The people I talked with were prepared to commit representative revolution. And they were all ten minutes early. One woman panicked when she discovered that her name wasn’t on the roster. Would her vote count? Would they take that away? She had recently moved and was prepared to go back to her old neighborhood to vote, if necessary. The needs of her job could wait.
I chatted with a poll worker and he said that this was the largest crowd he’d seen in eight years. I asked him if it was going to be a busy day. “Well, you get the morning crowd before work. But this is a big crowd.”
I came back later, and the line was longer at 7:30. Had these people gone through the Tolstoy-length voter information packet in toto? Well, yes and no. “I only vote for the props I feel passionate about. I’m really here for Kerry,” said one of my neighbors. A man told me that he had holed himself up over the weekend and was prepared to incinerate the expensive campaign literature that had been lodged under his doorstep. “Those fuckers don’t know when to quit,” he said. “There oughta be a law.” I knew what he meant. I’d received five automated voicemails the night before that I’d quickly erased.
A young lady of twenty was passing out pamphlets for a supervisor in front of my polling place. I told her that she was less than 100 feet away from the polling place and that current laws prohibited dissemination of campaign literature. She pointed to the door. I pointed to the clearly marked sign that laid down the limit. “Do you really want to be as bad as the bad guys?” I asked. Across the street, an unshaven foirtysomthing man popped his head out of his window and boomed a sterner warning. The young lady ambled down the street, but anyone could see that she’d be there all day.

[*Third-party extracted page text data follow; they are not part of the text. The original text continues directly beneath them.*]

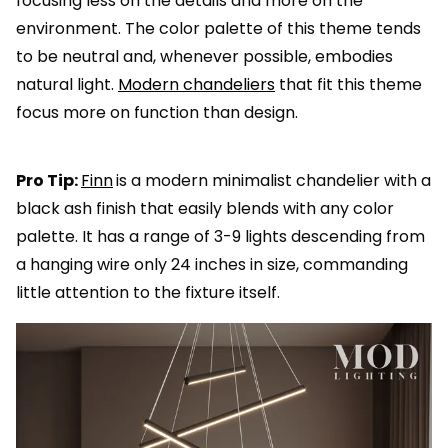
focusing less on the details and more on the
environment. The color palette of this theme tends
to be neutral and, whenever possible, embodies
natural light.
Modern chandeliers
that fit this theme
focus more on function than design.
Pro Tip:
Finn
is a modern minimalist chandelier with a
black ash finish that easily blends with any color
palette. It has a range of 3-9 lights descending from
a hanging wire only 24 inches in size, commanding
little attention to the fixture itself.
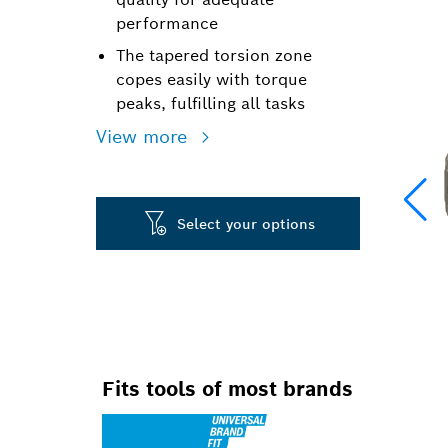
performance
The tapered torsion zone
copes easily with torque
peaks, fulfilling all tasks
View more
Select your options
Fits tools of most brands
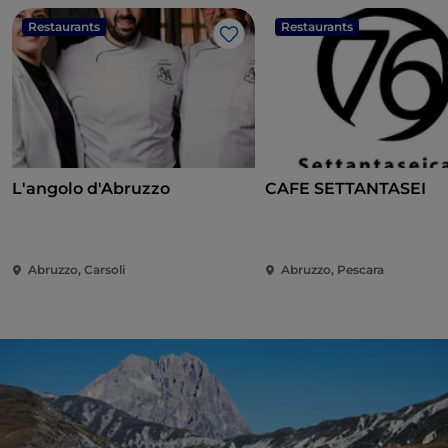
Restaurants
Restaurants
Like
L'angolo d'Abruzzo
CAFE SETTANTASEI
Abruzzo, Carsoli
Abruzzo, Pescara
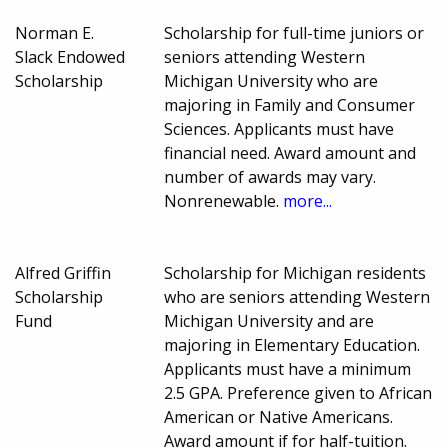
Norman E.
Scholarship for full-time juniors or
Slack Endowed
seniors attending Western
Scholarship
Michigan University who are
majoring in Family and Consumer
Sciences. Applicants must have
financial need. Award amount and
number of awards may vary.
Nonrenewable.
more...
Alfred Griffin
Scholarship for Michigan residents
Scholarship
who are seniors attending Western
Fund
Michigan University and are
majoring in Elementary Education.
Applicants must have a minimum
2.5 GPA. Preference given to African
American or Native Americans.
Award amount if for half-tuition.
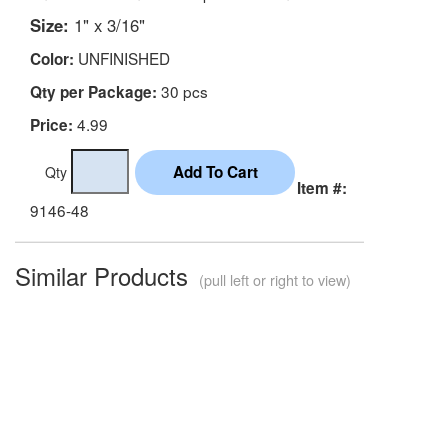
Size:
1" x 3/16"
UNFINISHED
Color:
30 pcs
Qty per Package:
4.99
Price:
Qty
Item #:
9146-48
Similar Products
(pull left or right to view)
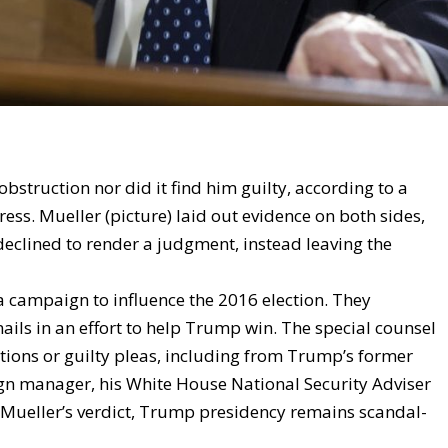
obstruction nor did it find him guilty, according to a
ess. Mueller (picture) laid out evidence on both sides,
 declined to render a judgment, instead leaving the
 campaign to influence the 2016 election. They
ls in an effort to help Trump win. The special counsel
tions or guilty pleas, including from Trump’s former
n manager, his White House National Security Adviser
r Mueller’s verdict, Trump presidency remains scandal-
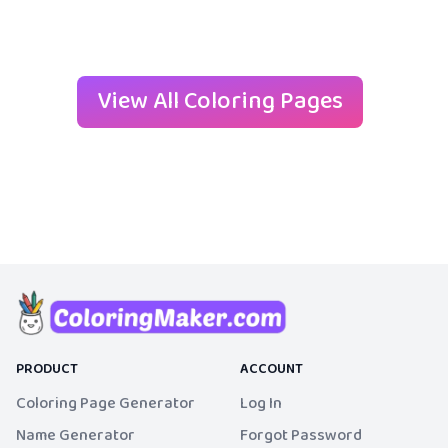
View All Coloring Pages
PRODUCT
ACCOUNT
Coloring Page Generator
Log In
Name Generator
Forgot Password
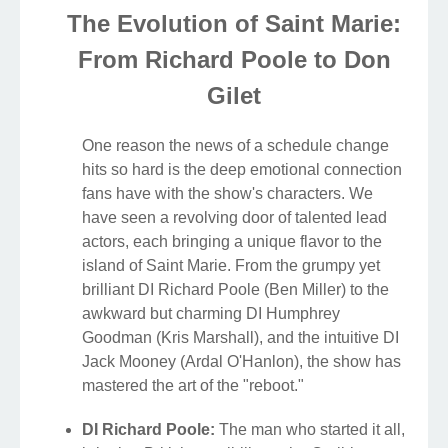
The Evolution of Saint Marie:
From Richard Poole to Don
Gilet
One reason the news of a schedule change
hits so hard is the deep emotional connection
fans have with the show's characters. We
have seen a revolving door of talented lead
actors, each bringing a unique flavor to the
island of Saint Marie. From the grumpy yet
brilliant DI Richard Poole (Ben Miller) to the
awkward but charming DI Humphrey
Goodman (Kris Marshall), and the intuitive DI
Jack Mooney (Ardal O'Hanlon), the show has
mastered the art of the "reboot."
DI Richard Poole:
The man who started it all,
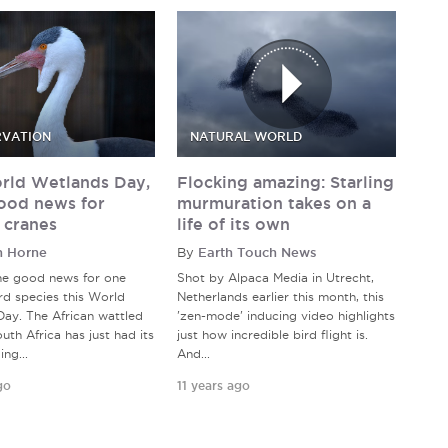
VATION
NATURAL WORLD
rld Wetlands Day,
Flocking amazing: Starling
ood news for
murmuration takes on a
 cranes
life of its own
n Horne
By
Earth Touch News
me good news for one
Shot by Alpaca Media in Utrecht,
rd species this World
Netherlands earlier this month, this
ay. The African wattled
'zen-mode' inducing video highlights
uth Africa has just had its
just how incredible bird flight is.
ng...
And...
go
11 years ago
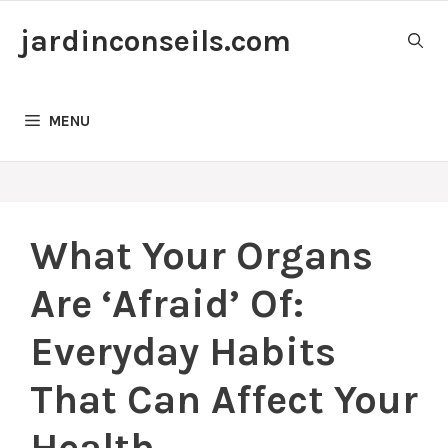
Skip
jardinconseils.com
to
content
MENU
What Your Organs
Are ‘Afraid’ Of:
Everyday Habits
That Can Affect Your
Health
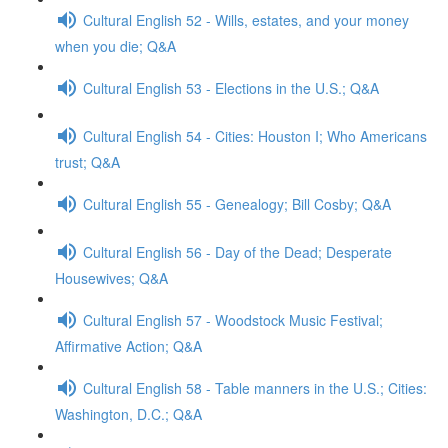
Cultural English 52 - Wills, estates, and your money
when you die; Q&A
Cultural English 53 - Elections in the U.S.; Q&A
Cultural English 54 - Cities: Houston I; Who Americans
trust; Q&A
Cultural English 55 - Genealogy; Bill Cosby; Q&A
Cultural English 56 - Day of the Dead; Desperate
Housewives; Q&A
Cultural English 57 - Woodstock Music Festival;
Affirmative Action; Q&A
Cultural English 58 - Table manners in the U.S.; Cities:
Washington, D.C.; Q&A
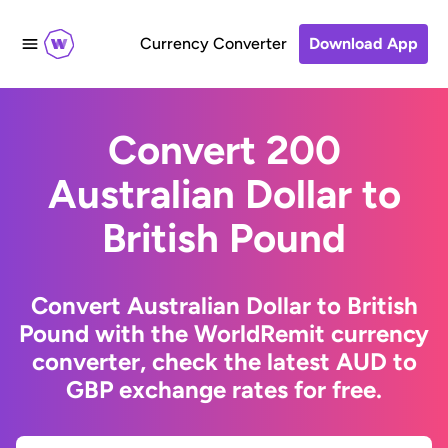
Currency Converter
Download App
Convert 200
Australian Dollar to
British Pound
Convert Australian Dollar to British
Pound with the WorldRemit currency
converter, check the latest AUD to
GBP exchange rates for free.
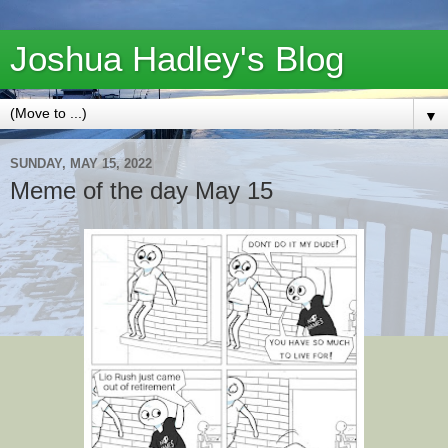
Joshua Hadley's Blog
▼
SUNDAY, MAY 15, 2022
Meme of the day May 15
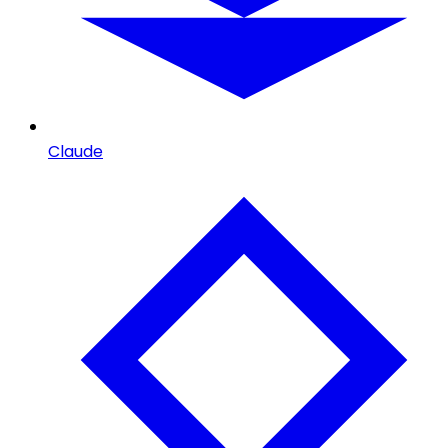
Claude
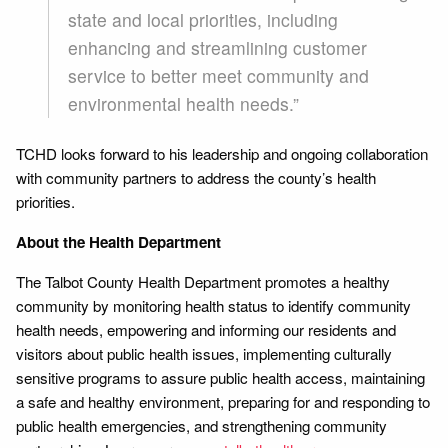
state and local priorities, including
enhancing and streamlining customer
service to better meet community and
environmental health needs.”
TCHD looks forward to his leadership and ongoing collaboration
with community partners to address the county’s health
priorities.
About the Health Department
The Talbot County Health Department promotes a healthy
community by monitoring health status to identify community
health needs, empowering and informing our residents and
visitors about public health issues, implementing culturally
sensitive programs to assure public health access, maintaining
a safe and healthy environment, preparing for and responding to
public health emergencies, and strengthening community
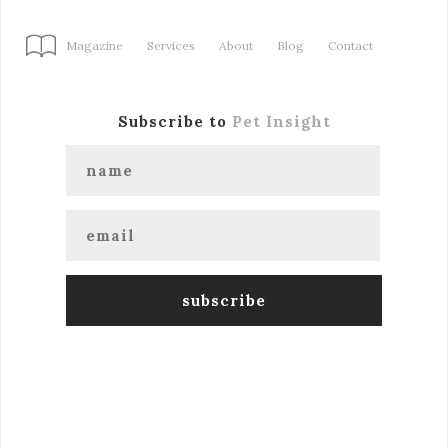
Magazine
Services
About
Blog
Contact
Subscribe to
Pet Insight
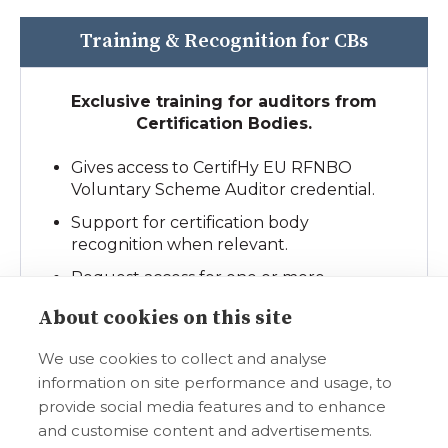
Training & Recognition for CBs
Exclusive training for auditors from
Certification Bodies.
Gives access to CertifHy EU RFNBO
Voluntary Scheme Auditor credential.
Support for certification body
recognition when relevant.
Request access for one or more
individual trainings.
About cookies on this site
We use cookies to collect and analyse
Select a Package
information on site performance and usage, to
provide social media features and to enhance
and customise content and advertisements.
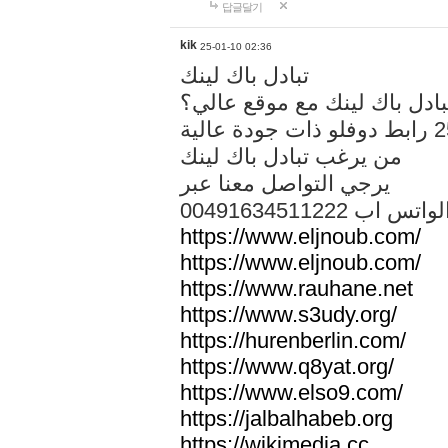
답글달기
kik
25-01-10 02:36
تبادل باك لينك
هل تريد تبادل باك لينك مع م
من يرغب تبادل باك لينك
يرجي التواصل معنا عبر
00491634511222 الواتس ا
https://www.eljnoub.com/
https://www.eljnoub.com/
https://www.rauhane.net
https://www.s3udy.org/
https://hurenberlin.com/
https://www.q8yat.org/
https://www.elso9.com/
https://jalbalhabeb.org
https://wikimedia.cc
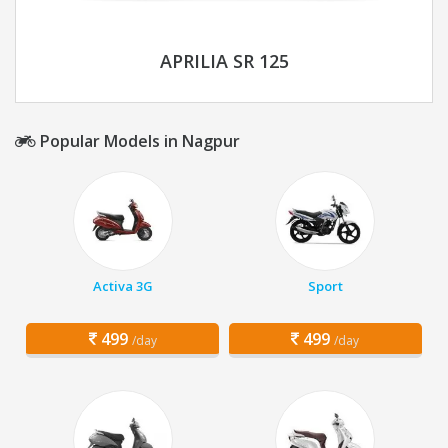
APRILIA SR 125
Popular Models in Nagpur
Activa 3G
Sport
499
499
/day
/day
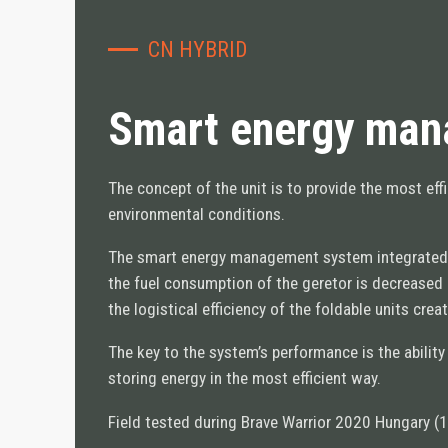
MANAGEMENT
TRAINING INFRASTRUCTURE
CN HYBRID
OFFICE & LIVING
FORWARD OPERATING BASE
Smart energy mana
MEDICAL INFRASTRUTURE
COMPANY
The concept of the unit is to provide the most ef
environmental conditions.
ABOUT US
The smart energy management system integrated in 
COMPANY NEWS
the fuel consumption of the geretor is decrease
• Case Studies
the logistical efficiency of the foldable units cre
• News
CONTACT US
The key to the system’s performance is the ability
REQUEST A QUOTE
storing energy in the most efficient way.
Field tested during Brave Warrior 2020 Hungary (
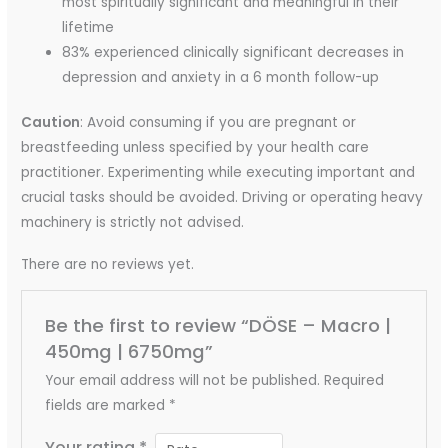
most spiritually significant and meaningful in their
lifetime
83% experienced clinically significant decreases in
depression and anxiety in a 6 month follow-up
Caution
: Avoid consuming if you are pregnant or
breastfeeding unless specified by your health care
practitioner. Experimenting while executing important and
crucial tasks should be avoided. Driving or operating heavy
machinery is strictly not advised.
There are no reviews yet.
Be the first to review “DÖSE – Macro |
450mg | 6750mg”
Your email address will not be published.
Required
fields are marked
*
Your rating
*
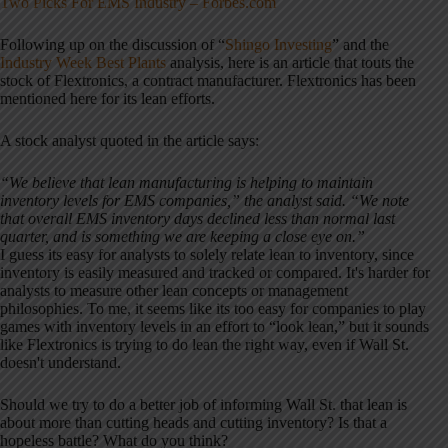
Two Picks For EMS Industry – Forbes.com
Following up on the discussion of “
Shingo Investing
” and the
Industry Week Best Plants
analysis, here is an article that touts the
stock of Flextronics, a contract manufacturer. Flextronics has been
mentioned here for its lean efforts.
A stock analyst quoted in the article says:
“We believe that lean manufacturing is helping to maintain
inventory levels for EMS companies,” the analyst said. “We note
that overall EMS inventory days declined less than normal last
quarter, and is something we are keeping a close eye on.”
I guess its easy for analysts to solely relate lean to inventory, since
inventory is easily measured and tracked or compared. It's harder for
analysts to measure other lean concepts or management
philosophies. To me, it seems like its too easy for companies to play
games with inventory levels in an effort to “look lean,” but it sounds
like Flextronics is trying to do lean the right way, even if Wall St.
doesn't understand.
Should we try to do a better job of informing Wall St. that lean is
about more than cutting heads and cutting inventory? Is that a
hopeless battle? What do you think?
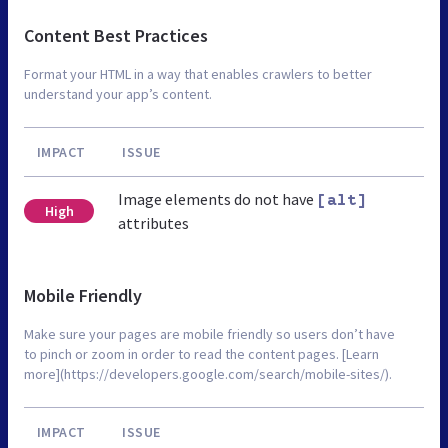
Content Best Practices
Format your HTML in a way that enables crawlers to better
understand your app’s content.
IMPACT
ISSUE
Image elements do not have
[alt]
High
attributes
Mobile Friendly
Make sure your pages are mobile friendly so users don’t have
to pinch or zoom in order to read the content pages. [Learn
more](https://developers.google.com/search/mobile-sites/).
IMPACT
ISSUE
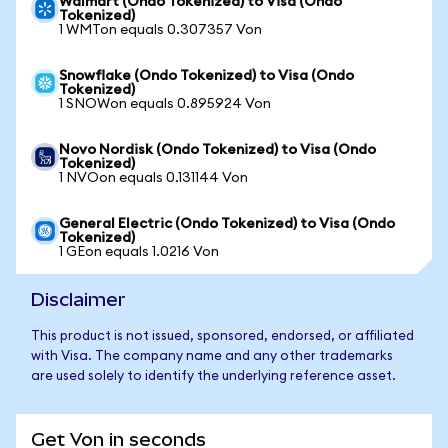
Walmart (Ondo Tokenized) to Visa (Ondo
Tokenized)
1 WMTon equals 0.307357 Von
Snowflake (Ondo Tokenized) to Visa (Ondo
Tokenized)
1 SNOWon equals 0.895924 Von
Novo Nordisk (Ondo Tokenized) to Visa (Ondo
Tokenized)
1 NVOon equals 0.131144 Von
General Electric (Ondo Tokenized) to Visa (Ondo
Tokenized)
1 GEon equals 1.0216 Von
Disclaimer
This product is not issued, sponsored, endorsed, or affiliated
with Visa. The company name and any other trademarks
are used solely to identify the underlying reference asset.
Get Von in seconds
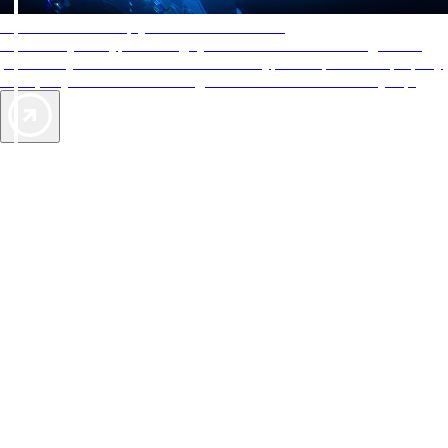
AAA Diamonds help you find the best hotels
More than just a typical rating system. AAA Diamond designations
provide objective reviews that reflect the type of experience a property
offers, so you can choose the right accommodations for every trip.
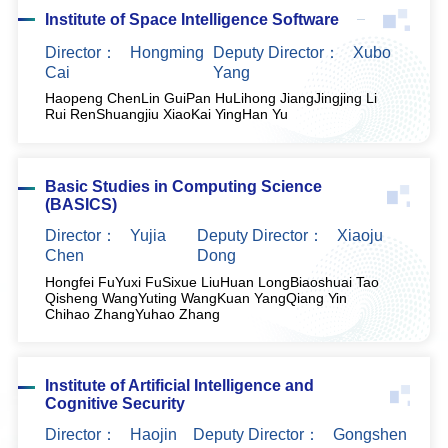
Institute of Space Intelligence Software
Director：
Hongming
Deputy Director：
Xubo
Cai
Yang
Haopeng Chen
Lin Gui
Pan Hu
Lihong Jiang
Jingjing Li
Rui Ren
Shuangjiu Xiao
Kai Ying
Han Yu
Basic Studies in Computing Science
(BASICS)
Director：
Yujia
Deputy Director：
Xiaoju
Chen
Dong
Hongfei Fu
Yuxi Fu
Sixue Liu
Huan Long
Biaoshuai Tao
Qisheng Wang
Yuting Wang
Kuan Yang
Qiang Yin
Chihao Zhang
Yuhao Zhang
Institute of Artificial Intelligence and
Cognitive Security
Director：
Haojin
Deputy Director：
Gongshen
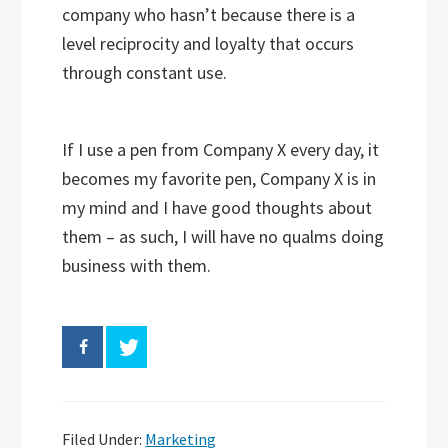
company who hasn’t because there is a
level reciprocity and loyalty that occurs
through constant use.
If I use a pen from Company X every day, it
becomes my favorite pen, Company X is in
my mind and I have good thoughts about
them – as such, I will have no qualms doing
business with them.
Filed Under:
Marketing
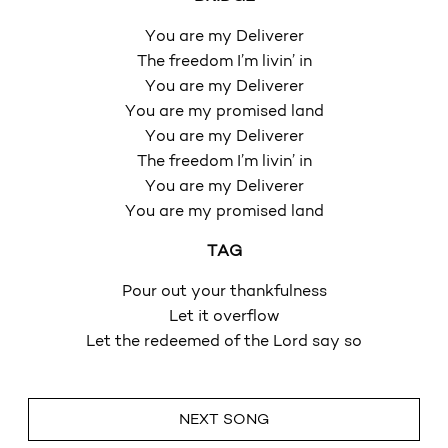
You are my Deliverer
The freedom I’m livin’ in
You are my Deliverer
You are my promised land
You are my Deliverer
The freedom I’m livin’ in
You are my Deliverer
You are my promised land
TAG
Pour out your thankfulness
Let it overflow
Let the redeemed of the Lord say so
NEXT SONG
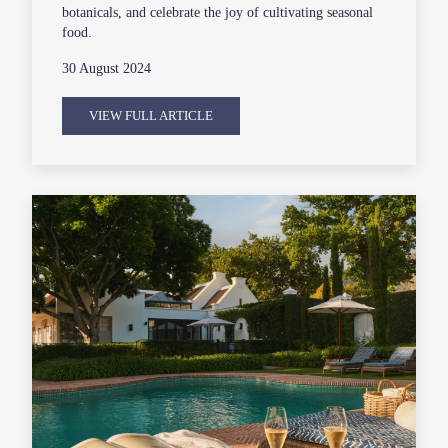
botanicals, and celebrate the joy of cultivating seasonal
food.
30 August 2024
VIEW FULL ARTICLE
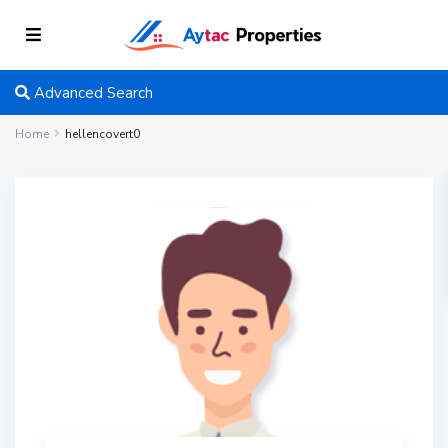
Advanced Search
Home
hellencovert0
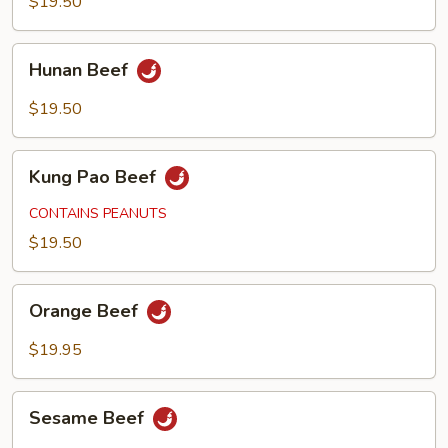
$19.50
Hunan
Hunan Beef
Beef
$19.50
Kung
Kung Pao Beef
Pao
Beef
CONTAINS PEANUTS
$19.50
Orange
Orange Beef
Beef
$19.95
Sesame
Sesame Beef
Beef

When I fed my ballots into the machine, there was another young lady with a video camera who captured my efforts to simultaneously hold onto my morning cup of coffee and tear the receipts from the top of the sheets. I could have pointed out to her that she needed a release. But I kept silent. Like the others, this race had emboldened her to shoot a spontaneous documentary. Of what, who knew? Did she foresee another battle in Florida? Was this B-roll for a nonfictional narrative that no one could predict?
If there was any consolation about 2000’s Florida fiasco, it was this: the sham had reminded everyone how important it was to vote. It had awakened the dormant democratic pulse. And even if King George ascends to the throne again, I know that this time it won’t go down without a fight.